Mantan Komisioner KPU Duga Ada Motif Lain di Balik Kasus Wahyu Setiawan

Berita kompas tv | 12 Januari 2020, 00:05 WIB
Komisioner KPU Periode 2012-2017 Ferry Kurnia Rizkiyansyah. (Sumber: Kristian Erdianto/KOMPAS.com)
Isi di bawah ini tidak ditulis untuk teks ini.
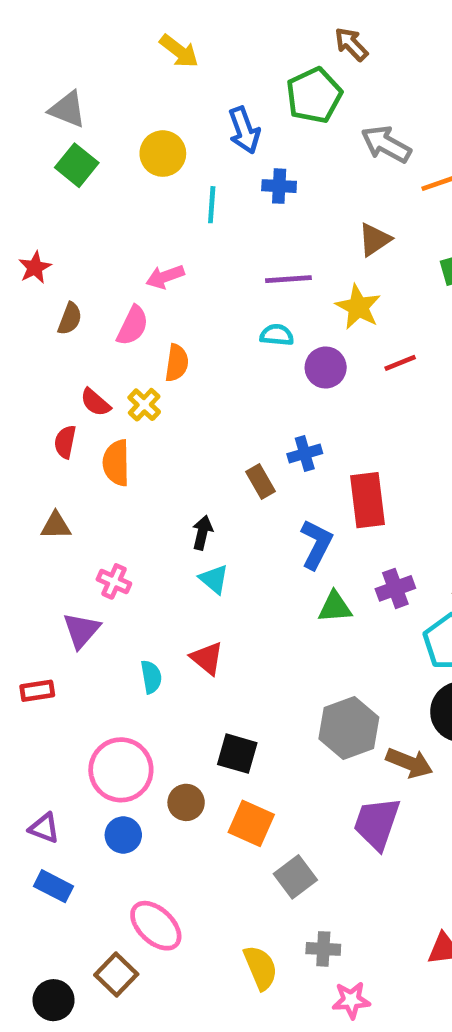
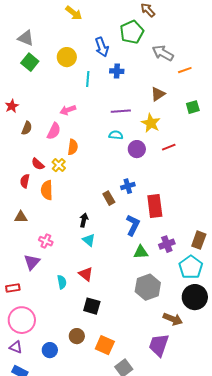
gray hexagon: (349, 728) -> (148, 287), moved
black square: (237, 754) -> (92, 306), moved
pink circle: (121, 770) -> (22, 320), moved

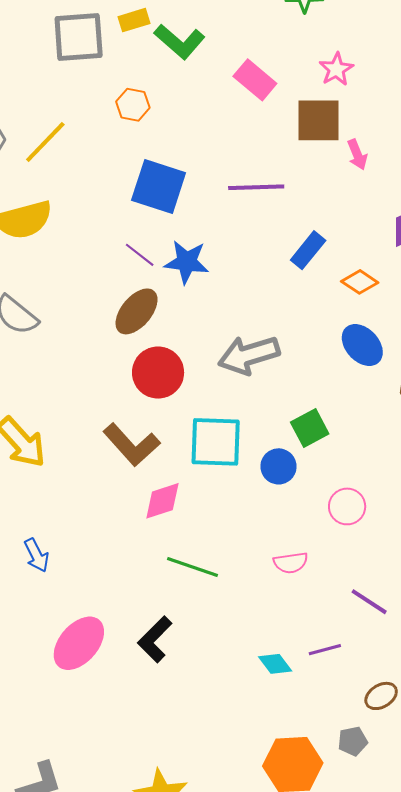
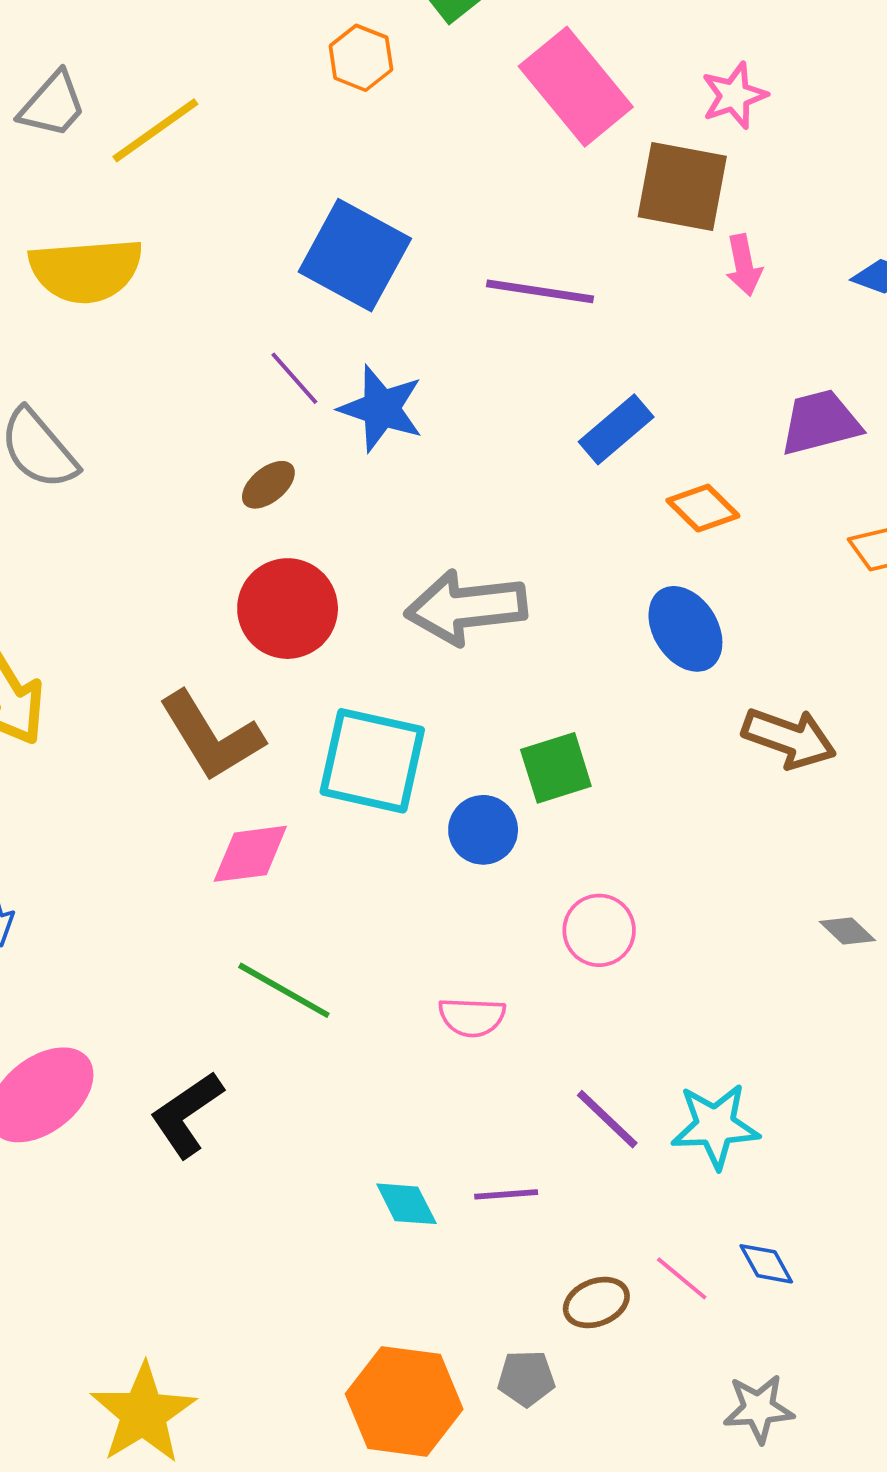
pink rectangle: (255, 80) -> (576, 87), size x1.4
orange hexagon: (133, 105) -> (361, 58), moved
brown ellipse: (137, 311) -> (268, 485), size x0.6

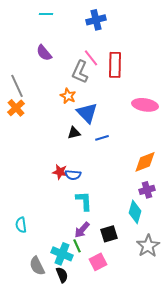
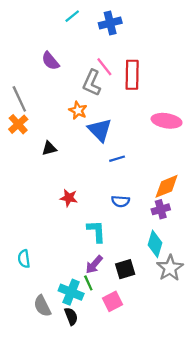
cyan line: (46, 14) -> (72, 16), moved, turned -40
black triangle: (74, 133) -> (49, 148), moved
blue semicircle: (73, 175) -> (121, 201), moved
purple cross: (147, 190) -> (161, 209), moved
gray star: (148, 246) -> (170, 268), moved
JAKARTA, KOMPAS.TV - Mantan Komisioner KPU, Ferry Kurnia Rizkiyansyah menduga ada motif tertentu yang dilakukan Wahyu Setiawan untuk menerima suap terkait pergantian antar waktu (PAW) anggota DPR dari PDIP.

Menurut Ferry, penyelenggara Pemilu, terutama KPU memahami mekanisme PAW. Bahkan jika terjadi problem dalam konteks pergantian, KPU pasti meminta klarifikasi atas aktifitas PAW tersebut kepada lembaga yang berkompeten atau kepada partai politik. 

Namun yang diherankan, Wahyu mau menerima suap dari hal tidak bisa direkayasa. Di KPU sendiri, pagar dalam keputusan PAW dilakukan melalui rapat pleno dan diputuskan secara kolektif kolegial. Jadi, sambung Ferry, tidak mungkin satu orang yang mengusulkan di luar konteks mekanisme PAW mempengaruhi yang lainnya

Baca Juga: Ini Kronologi Kasus Suap Komisioner KPU Wahyu Setiawan

"Kalau untuk mempengaruhi dan punya motif tertentu itu di luar konteks aturan yang ada, saya tidak tahu. Mungkin ada hal lain dari motif mas Wahyu dan itu harus digali dalam persidangan ke depan," ujar Ferry seusai diskusi Perspektif Indonesia bertajuk 'Bukan Penangkapan Antar Waktu' di Jakarta, Sabtu (11/1/2020).

Mantan Komisioner KPU Wahyu Setiawan ditetapkan sebagai tersangka kasus dugaan suap PAW anggota DPR dari PDIP periode 2019-2024 bersama orang kepercayaan Wahyu, Agustiani Tio Fridelina, kader PDIP Harun Masiku dan pihak swasta bernama Saeful.

Penetapan tersangka ini karena Wahyu menyanggupi keinginan Harun yang disampaikan melalui Agustiani agar KPU menetapkan Harun sebagai PAW anggota DPR almarhum Nazarudin Kiemas, caleg terpilih. Wahyu pun meminta uang Rp900 juta untuk sebagai biaya operasional.

Wahyu telah menerima Rp200 juta dari Harun melalui Agustiani. Saat pemberian kedua sebesar Rp400 juta, Wahyu dicokok dalam OTT KPK di Bandara Soekarno-Hatta, Selasa (8/1/2020).